PFF scouting report: DeAngelo Brown, DI, Louisville
Name: DeAngelo Brown
Position fit: Nose tackle
Stats to know: Finished no lower than 46th in our interior defensive linemen rankings in three years.
What he does best:
- Instinctive player, finds the football and is rarely influenced by misdirection or traps.
- Smart, avoids repeating mistakes.
- Tremendous upper body strength, possesses capacity to rag-doll offensive linemen.
- Impressive lateral agility and explosion for the position, can fire off the ball.
- Vicious “arm over” move facilitated pressures and tackles for loss, packs a powerful initial punch with his outside arm to force offensive lineman to overextend.
- Delivers a significant impact when he extends his arms to bull rush.
- Understands hand placement as a pass-rusher, maintains spacing with OL effectively.
- Plays with good leverage, short stature not always a weakness.
- Sinks his hips effectively to anchor against double teams.
- Displays ability to re-anchor after losing initial contact, can arrest momentum.
- Second-best overall grade in the East-West Shrine Game, finishing with five stops.
- Pass-rush production has been solid for the college game, but may not be enough to stay on the field in subpackages at the next level.
- Fails to consistently recognize and track down screen passes.
- Somewhat vulnerable to down blocks, better against a heads-up blocker.
- Stamina might be an issue, better in a rotation or when he can be spelled (played career-high 743 snaps in 2016).
- Fails to consistently narrow passing lanes, did not bat down a pass in close to 1,700 snaps.
Player comparison: Dan Williams, Oakland Raiders
Brown possesses starter-level upside in the NFL. His skillset is reminiscent of Raiders’ run-stuffer Williams.

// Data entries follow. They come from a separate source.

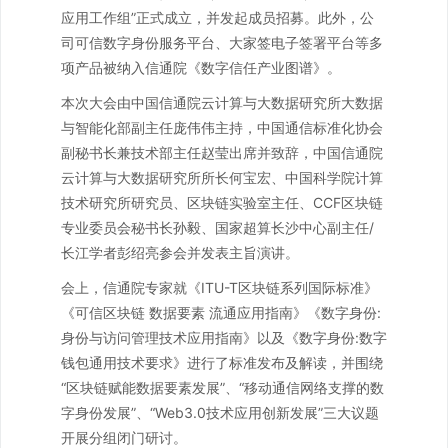
应用工作组”正式成立，并发起成员招募。此外，公
司可信数字身份服务平台、大家签电子签署平台等多
项产品被纳入信通院《数字信任产业图谱》。
本次大会由中国信通院云计算与大数据研究所大数据
与智能化部副主任庞伟伟主持，中国通信标准化协会
副秘书长兼技术部主任赵莹出席并致辞，中国信通院
云计算与大数据研究所所长何宝宏、中国科学院计算
技术研究所研究员、区块链实验室主任、CCF区块链
专业委员会秘书长孙毅、国家超算长沙中心副主任/
长江学者彭绍亮参会并发表主旨演讲。
会上，信通院专家就《ITU-T区块链系列国际标准》
《可信区块链 数据要素 流通应用指南》《数字身份:
身份与访问管理技术应用指南》以及《数字身份:数字
钱包通用技术要求》进行了标准发布及解读，并围绕
“区块链赋能数据要素发展”、“移动通信网络支撑的数
字身份发展”、“Web3.0技术应用创新发展”三大议题
开展分组闭门研讨。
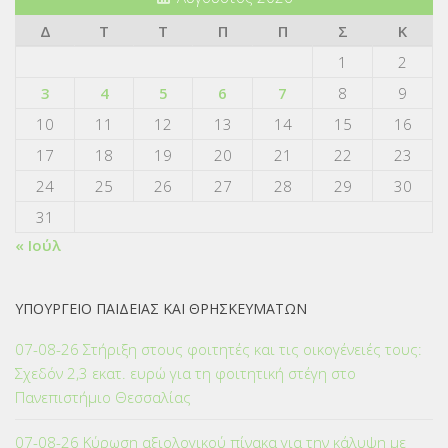
Δ
Τ
Τ
Π
Π
Σ
Κ
1
2
3
4
5
6
7
8
9
10
11
12
13
14
15
16
17
18
19
20
21
22
23
24
25
26
27
28
29
30
31
« Ιούλ
ΥΠΟΥΡΓΕΙΟ ΠΑΙΔΕΙΑΣ ΚΑΙ ΘΡΗΣΚΕΥΜΑΤΩΝ
07-08-26 Στήριξη στους φοιτητές και τις οικογένειές τους:
Σχεδόν 2,3 εκατ. ευρώ για τη φοιτητική στέγη στο
Πανεπιστήμιο Θεσσαλίας
07-08-26 Κύρωση αξιολογικού πίνακα για την κάλυψη με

Although an effective pass-rusher, capable of collapsing the pocket intermittently, Brown’s is at his best doing the dirty work in the trenches.
Bottom line: Brown was a highly productive college player, but he perhaps suffered from Louisville’s dependency on their big nose tackle. He seemed to wear down playing three quarters of the Cardinals’ defensive snaps in 2016, and was less productive as a result. Brown’s best fit is as a base package specialist, where he can terrorize centers with his power up front. Teams in need of a nose tackle should strongly consider the Louisville product.